While you don’t need much experience or training to become a dog walker, it does require some planning and organization.
Many websites and apps help match pet owners with dog walkers. For example, Rover is perhaps the best-known dog walking app and offers an extensive network of walkers and dog owners. But you can also try websites like Wag!, Care.com, and Petsitter.com.

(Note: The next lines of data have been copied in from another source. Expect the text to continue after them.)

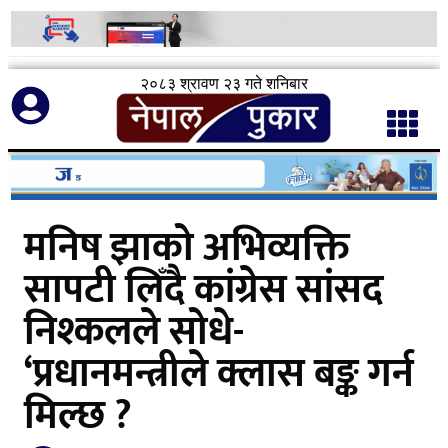
२०८३ श्रावण २३ गते शनिबार
मनिष झाको अभिव्यक्ति
सापटी लिँदै कांग्रेस सांसद
निश्कलले सोधे-
‘प्रधानमन्त्रीले क्लास बङ्क गर्न
मिल्छ ?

Conclusion: Remote Jobs For People With ADHD
Overall, people with ADHD can find career success in many fields. But these are some of the best jobs for people with ADHD who want to use their unique strengths and abilities in a productive way. They offer the flexibility and freedom that are beneficial for people with the types of ADHD that make it difficult to focus in an office environment.
Most importantly, they can provide a sense of purpose and satisfaction that’s often lacking in traditional jobs. So if you’re looking for a role that will make the most of your strengths as someone with ADHD, there’s a good chance that one of these options is the right job for you!